Cuisine
Two words: “rice and beans”. Common throughout Central America, this is the staple of Costa Rican cuisine. Gallo pinto is composed of rice and beans that are fried together in a brown sauce. It is customarily accompanied by some kind of meat (grilled or stewed) or eggs, fried yellow plantains (plátanos) and a cabbage salad (repollo) as part of a set meal (casado).
Other typical foods include:
• yucca – boiled or fried manioc, a fibrous tuber
• corn tortillas
• fried breadfruit
• chayote – boiled squash
• empanadas – fried turnovers stuffed with cheese, beans or meat
• ceviche – raw seafood salad marinated in lemon, sweet peppers, onion and cilantro
• patacones – fried green bananas, sort of like french fries, great with salt and ketchup
• palmitos – marinated hearts of palm
• Afro-Caribbean delights such as fish steeped in coconut milk and agua de sapo (literally “toad
water”, a refreshing, chilled drink made with ginger and lemon)
Traditional deserts include mazamorra – a type of cornstarch gelatin, cajeta – very sweet coconut patty, tres leches – a thick, layered pudding and flan – cold custard. Apart from the traditional fare of Costa Rica, ethnic restaurants such as Chinese, Italian and Mexican as well as many American-style fast food restaurants are becoming common.
By far the most wonderful food in Costa Rica is native fruit. There are scores to choose from; including the ones you are used to like apples, melons, oranges and grapes. Familiar tropical fruits like bananas, pineapples, mangoes, coconuts, avocados and papaya are also available. Then there are the ones that you don’t find in the supermarket in North America and Europe.

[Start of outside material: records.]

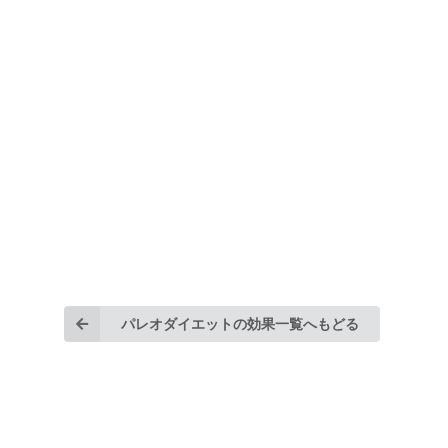
パレオダイエットの効果一覧へもどる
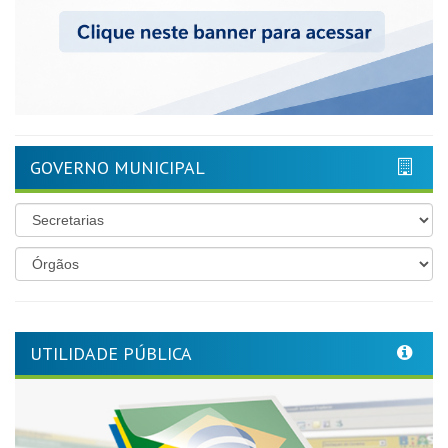
GOVERNO MUNICIPAL
UTILIDADE PÚBLICA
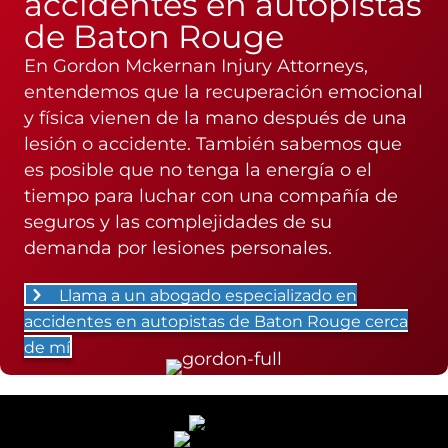
accidentes en autopistas
de Baton Rouge
En Gordon Mckernan Injury Attorneys,
entendemos que la recuperación emocional
y física vienen de la mano después de una
lesión o accidente. También sabemos que
es posible que no tenga la energía o el
tiempo para luchar con una compañía de
seguros y las complejidades de su
demanda por lesiones personales.
Llama a un abogado especializado en
accidentes en autopistas de Baton Rouge cerca
de mí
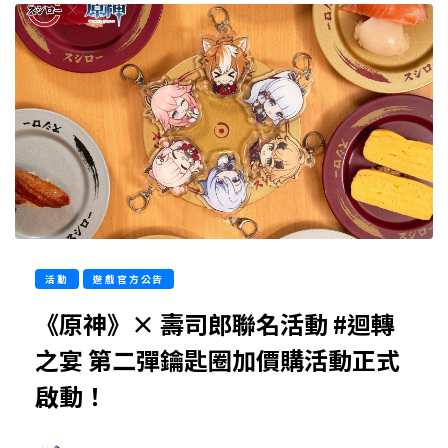
活動
遊戲官方公告
《原神》× 壽司郎聯名活動 #迴轉
之宴 第二彈鑰匙圈加價購活動正式
啟動！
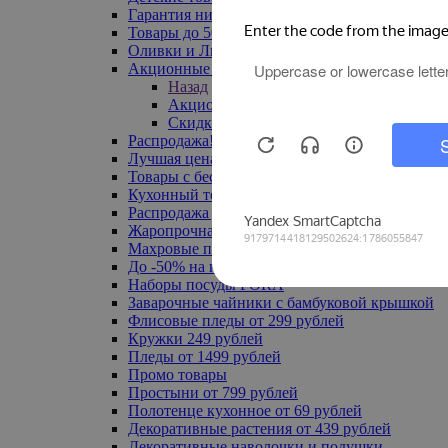
Гарантия низкой цены
Товары до 500 руб
Оливки и Лимоны
Акционные товары
Назад
Акционные товары
Скидка 20% по промокоду
Распродажа! Ульяновск до -70%
Лучшая цена
Товары с бесплатной доставкой
Кухонный текстиль
Распродажа до -50%
Жаропрочная посуда
Махровые полотенца
До -50% на ковры
Наборы посуды FORA
Заварочные чайники с бамбуковой крышкой
Флисовые пледы от 299 рублей
Кружки 249 рублей
Пледы от 1499 рублей
Промо товары
Простыни от 799 рублей
Полотенце кухонное от 69 рублей
Декоративные растения от 439 рублей
Декоративные наволочки и подушки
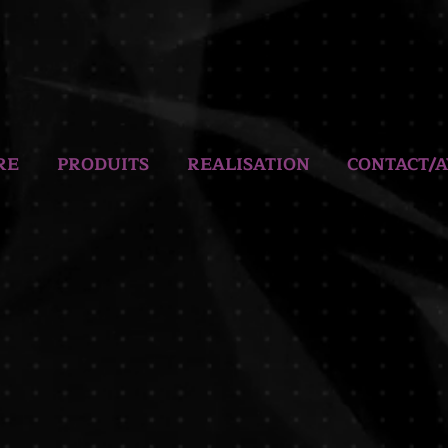
RE
PRODUITS
REALISATION
CONTACT/A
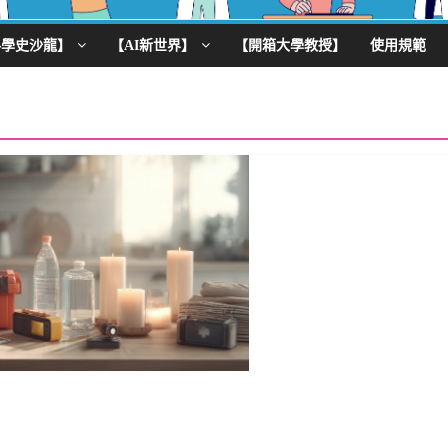
科學史沙龍】
【AI新世界】
【開箱大學教授】
使用規範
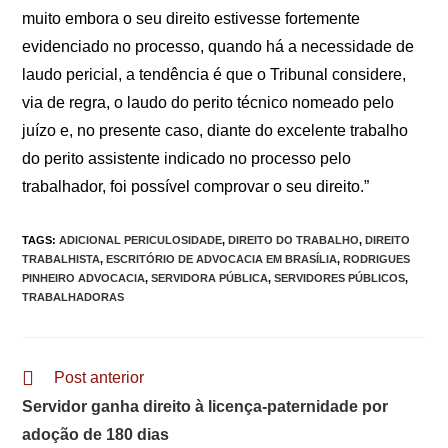
muito embora o seu direito estivesse fortemente
evidenciado no processo, quando há a necessidade de
laudo pericial, a tendência é que o Tribunal considere,
via de regra, o laudo do perito técnico nomeado pelo
juízo e, no presente caso, diante do excelente trabalho
do perito assistente indicado no processo pelo
trabalhador, foi possível comprovar o seu direito.”
TAGS
:
ADICIONAL PERICULOSIDADE
,
DIREITO DO TRABALHO
,
DIREITO
TRABALHISTA
,
ESCRITÓRIO DE ADVOCACIA EM BRASÍLIA
,
RODRIGUES
PINHEIRO ADVOCACIA
,
SERVIDORA PÚBLICA
,
SERVIDORES PÚBLICOS
,
TRABALHADORAS
Leia
Post anterior
mais
Servidor ganha direito à licença-paternidade por
artigos
adoção de 180 dias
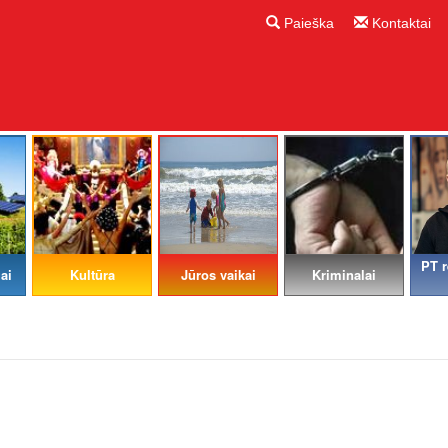
Paieška
Kontaktai
PT r
ai
Kultūra
Jūros vaikai
Kriminalai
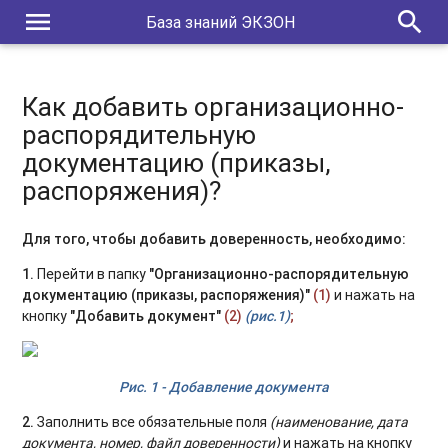
menu
search
База знаний ЭКЗОН
Как добавить организационно-
распорядительную
документацию (приказы,
распоряжения)?
Для того, чтобы добавить доверенность, необходимо:
1.
Перейти в папку
"Организационно-распорядительную
документацию (приказы, распоряжения)"
(1)
и нажать на
кнопку
"Добавить документ"
(2
)
(рис.1)
;
Рис. 1 - Добавление документа
2.
Заполнить все обязательные поля
(наименование, дата
документа, номер, файл доверенности)
и нажать на кнопку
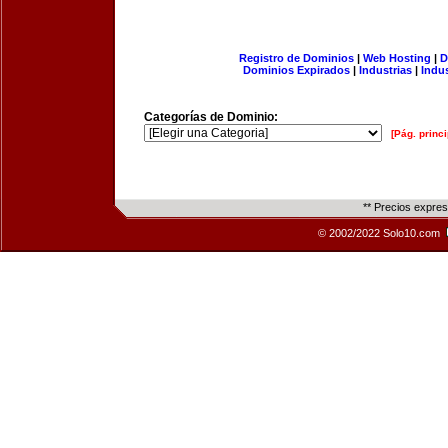
Registro de Dominios
|
Web Hosting
|
D
Dominios Expirados
|
Industrias
|
Indu
Categorías de Dominio:
[Pág. princi
** Precios expre
© 2002/2022 Solo10.com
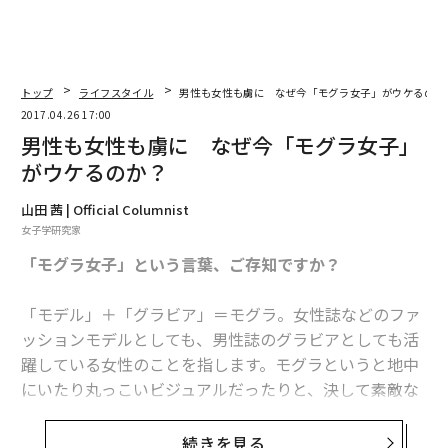
トップ
ライフスタイル
男性も女性も虜に なぜ今「モグラ女子」がウケるのか
2017.04.26 17:00
男性も女性も虜に なぜ今「モグラ女子」
がウケるのか？
山田 茜 | Official Columnist
女子学研究家
「モグラ女子」という言葉、ご存知ですか？
「モデル」＋「グラビア」＝モグラ。女性誌などのファ
ッションモデルとしても、男性誌のグラビアとしても活
躍している女性のことを指します。モグラというと地中
にいたり丸っこいビジュアルだったりと、決して素敵な
イメージではありませんが「モグラ女子」は、なんとも
華やか！ 男性にとっても女性にとっても憧れのパーフ
続きを見る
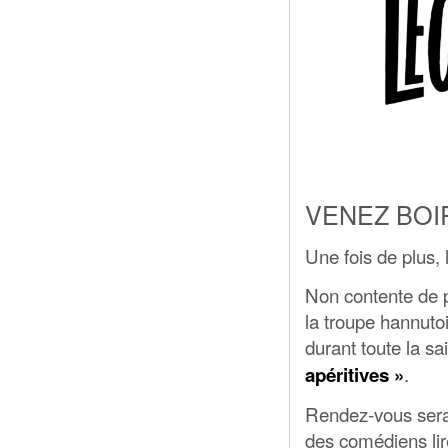
VENEZ BOI
Une fois de plus,
Non contente de p
la troupe hannuto
durant toute la 
.
apéritives »
Rendez-vous sera 
des comédiens lire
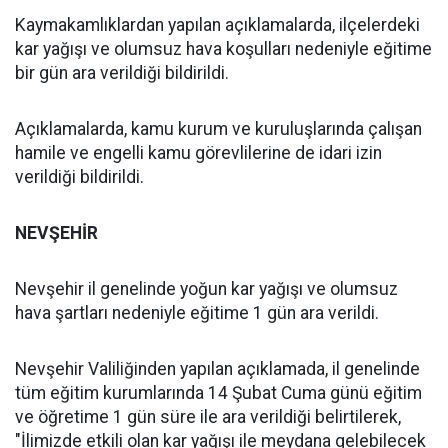
Kaymakamlıklardan yapılan açıklamalarda, ilçelerdeki
kar yağışı ve olumsuz hava koşulları nedeniyle eğitime
bir gün ara verildiği bildirildi.
Açıklamalarda, kamu kurum ve kuruluşlarında çalışan
hamile ve engelli kamu görevlilerine de idari izin
verildiği bildirildi.
NEVŞEHİR
Nevşehir il genelinde yoğun kar yağışı ve olumsuz
hava şartları nedeniyle eğitime 1 gün ara verildi.
Nevşehir Valiliğinden yapılan açıklamada, il genelinde
tüm eğitim kurumlarında 14 Şubat Cuma günü eğitim
ve öğretime 1 gün süre ile ara verildiği belirtilerek,
"İlimizde etkili olan kar yağışı ile meydana gelebilecek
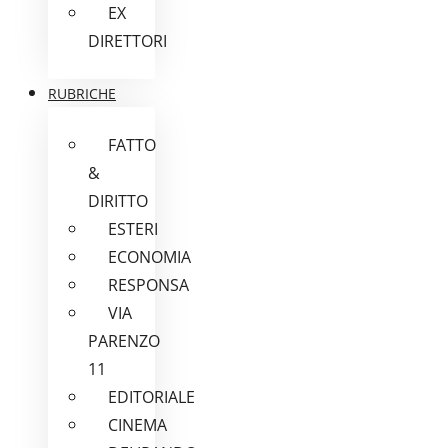
EX
DIRETTORI
RUBRICHE
FATTO
&
DIRITTO
ESTERI
ECONOMIA
RESPONSA
VIA
PARENZO
11
EDITORIALE
CINEMA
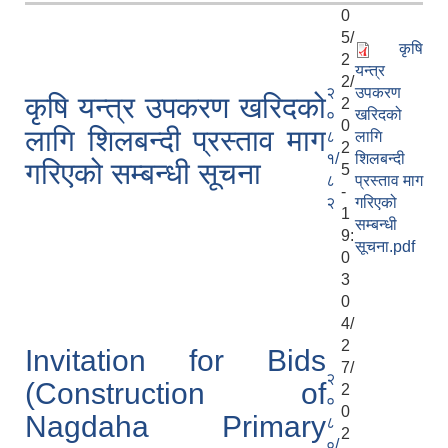
0
5/
कृषि
2
यन्त्र
2/
२
उपकरण
कृषि यन्त्र उपकरण खरिदको
2
०
खरिदको
0
लागि शिलबन्दी प्रस्ताव माग
८
लागि
2
१/
शिलबन्दी
गरिएको सम्बन्धी सूचना
5
८
प्रस्ताव माग
-
२
गरिएको
1
सम्बन्धी
9:
सूचना.pdf
0
3
0
4/
2
Invitation for Bids
7/
२
(Construction of
2
०
0
Nagdaha Primary
८
2
०/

We recommend trying as many new fruits as you can. They are delicious, refreshing and best of all, very healthy. One of the most popular fruits is the guanabana. It grows to the size of a watermelon and has green, scaly skin and white, fleshy pulp with black, shiny seeds. It is very sweet and juicy, best made into juices, especially with milk.
Tart fruits like carambola (star fruit), chan and cas are also great as juice. Marañon, a fruit that looks like a small bell pepper with the cashew nut on top, is sweet, but has a starchy texture that some people find disagreeable. Then there’s the maracuyá (passion fruit), which has a rigid yellow, orange, or red skin and translucent flesh with a mucilaginous texture filled with small crunchy seeds. Some people never get over the texture, but those who do enjoy the tart flavor of this vine fruit.
Many ticos enjoy sour, under ripe mangoes or jocote, a small green or yellow fruit with a large seed, dipped in salt, or the starchy palm fruit pejibaye. Mamón chino is about the size of a golf ball with long, soft red spikes on the outside and a tart fruit clinging to a large seed on the inside. Try different fruit juices and combinations made with sugar and ice and water (fresca) or milk (batido).